+++ SOURCE INFORMATION

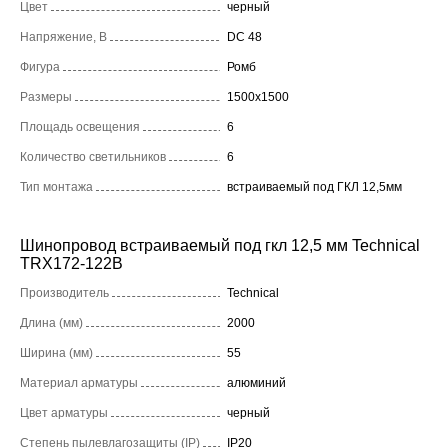
Цвет
черный
Напряжение, В
DC 48
Фигура
Ромб
Размеры
1500x1500
Площадь освещения
6
Количество светильников
6
Тип монтажа
встраиваемый под ГКЛ 12,5мм
Шинопровод встраиваемый под гкл 12,5 мм Technical
TRX172-122B
Производитель
Technical
Длина (мм)
2000
Ширина (мм)
55
Материал арматуры
алюминий
Цвет арматуры
черный
Степень пылевлагозащиты (IP)
IP20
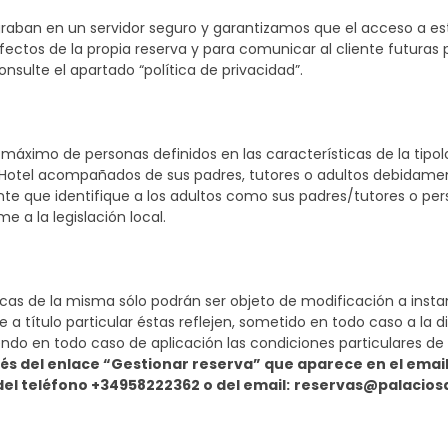
 graban en un servidor seguro y garantizamos que el acceso a es
ectos de la propia reserva y para comunicar al cliente futuras
nsulte el apartado “política de privacidad”.
máximo de personas definidos en las características de la tipolo
 Hotel acompañados de sus padres, tutores o adultos debidamente
te que identifique a los adultos como sus padres/tutores o pers
 a la legislación local.
cas de la misma sólo podrán ser objeto de modificación a instanci
a título particular éstas reflejen, sometido en todo caso a la di
ndo en todo caso de aplicación las condiciones particulares de
vés del enlace “Gestionar reserva” que aparece en el email
del teléfono +34958222362 o del email:
reservas@palaciosa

++++++

EXERCISE DESCRIPTION
Look above for lines with the word "padres" and copy them all.

EXERCISE ANSWER
 Hotel acompañados de sus padres, tutores o adultos debidamente
te que identifique a los adultos como sus padres/tutores o pers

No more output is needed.